**Instructions for the task**. Any image found in the entries is to be skipped; the rest is returned word for word.

Saved entries:
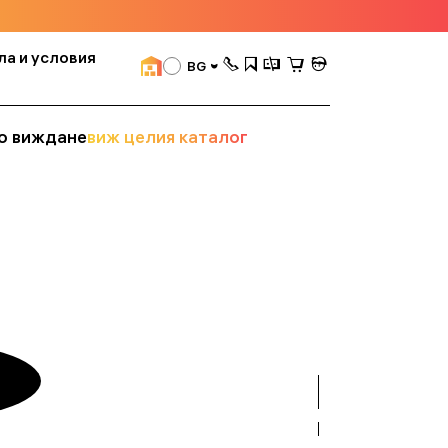
ла и условия
BG
о виждане
виж целия каталог
вижте
всички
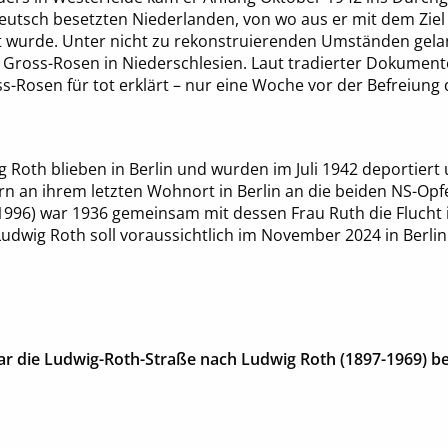
eutsch besetzten Niederlanden, von wo aus er mit dem Ziel
t wurde. Unter nicht zu rekonstruierenden Umständen gelan
 Gross-Rosen in Niederschlesien. Laut tradierter Dokument
s-Rosen für tot erklärt – nur eine Woche vor der Befreiung
g Roth blieben in Berlin und wurden im Juli 1942 deportiert
rn an ihrem letzten Wohnort in Berlin an die beiden NS-Op
1996) war 1936 gemeinsam mit dessen Frau Ruth die Flucht 
 Ludwig Roth soll voraussichtlich im November 2024 in Berlin
ar die Ludwig-Roth-Straße nach Ludwig Roth (1897-1969) b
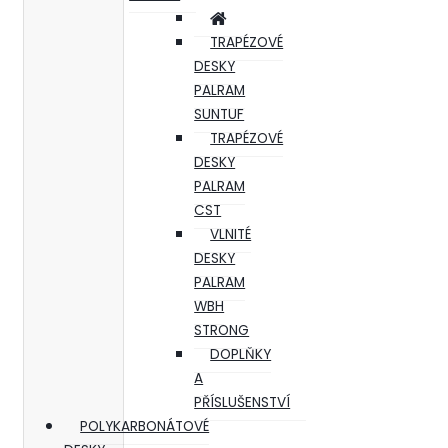
TRAPÉZOVÉ
DESKY
PALRAM
SUNTUF
TRAPÉZOVÉ
DESKY
PALRAM
CST
VLNITÉ
DESKY
PALRAM
WBH
STRONG
DOPLŇKY
A
PŘÍSLUŠENSTVÍ
POLYKARBONÁTOVÉ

**Exercise output**.
ла и условия
BG
о виждане
виж целия каталог
вижте
всички
eutsch besetzten Niederlanden, von wo aus er mit dem Ziel
t wurde. Unter nicht zu rekonstruierenden Umständen gelan
 Gross-Rosen in Niederschlesien. Laut tradierter Dokument
s-Rosen für tot erklärt – nur eine Woche vor der Befreiung
g Roth blieben in Berlin und wurden im Juli 1942 deportiert
rn an ihrem letzten Wohnort in Berlin an die beiden NS-Op
1996) war 1936 gemeinsam mit dessen Frau Ruth die Flucht 
 Ludwig Roth soll voraussichtlich im November 2024 in Berlin
ar die Ludwig-Roth-Straße nach Ludwig Roth (1897-1969) b
TRAPÉZOVÉ
DESKY
PALRAM
SUNTUF
TRAPÉZOVÉ
DESKY
PALRAM
CST
VLNITÉ
DESKY
PALRAM
WBH
STRONG
DOPLŇKY
A
PŘÍSLUŠENSTVÍ
POLYKARBONÁTOVÉ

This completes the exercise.